---------- Extracted information

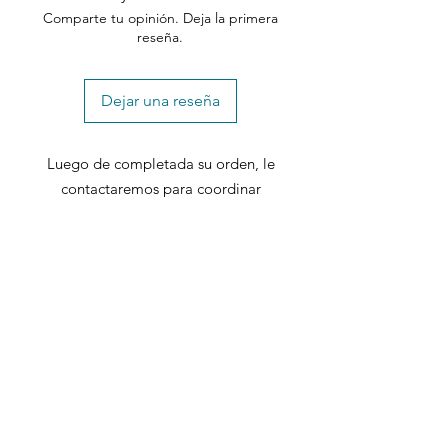
Comparte tu opinión. Deja la primera
reseña.
Dejar una reseña
Luego de completada su orden, le
contactaremos para coordinar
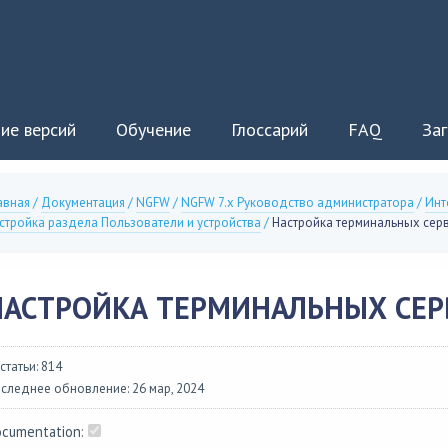
ие версий
Обучение
Глоссарий
FAQ
Заг
авная
/
Документация
/
NGFW
/
NGFW 7.x Руководство администратора
/
Инт
стройка раздела Пользователи и устройства
/
Настройка терминальных сер
НАСТРОЙКА ТЕРМИНАЛЬНЫХ СЕР
 статьи: 814
следнее обновление: 26 мар, 2024
cumentation:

--------------------

*What to produce*. An exact copy of every entry above is needed, with the pictures left out.

*Solution for this exercise*.
Comparte tu opinión. Deja la primera
reseña.
Dejar una reseña
Luego de completada su orden, le
contactaremos para coordinar
ие версий
Обучение
Глоссарий
FAQ
Заг
авная
/
Документация
/
NGFW
/
NGFW 7.x Руководство администратора
/
Инт
стройка раздела Пользователи и устройства
/
Настройка терминальных сер
НАСТРОЙКА ТЕРМИНАЛЬНЫХ СЕР
 статьи: 814
следнее обновление: 26 мар, 2024
cumentation:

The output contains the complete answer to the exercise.